--- Listed entries ---

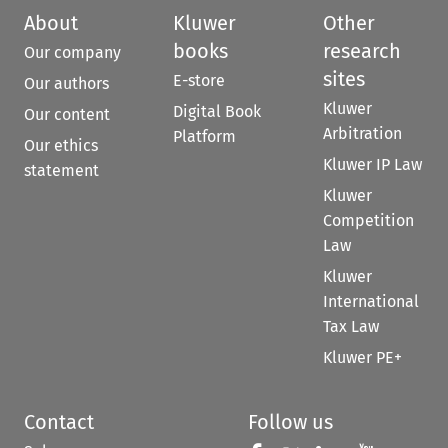
About
Kluwer
Other
books
research
Our company
sites
E-store
Our authors
Kluwer
Digital Book
Our content
Arbitration
Platform
Our ethics
Kluwer IP Law
statement
Kluwer
Competition
Law
Kluwer
International
Tax Law
Kluwer PE+
Contact
Follow us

--- Instructions to follow ---
This task calls for an exact copy of the data above, without pictures.

--- Task result ---
About
Kluwer
Other
books
research
Our company
sites
E-store
Our authors
Kluwer
Digital Book
Our content
Arbitration
Platform
Our ethics
Kluwer IP Law
statement
Kluwer
Competition
Law
Kluwer
International
Tax Law
Kluwer PE+
Contact
Follow us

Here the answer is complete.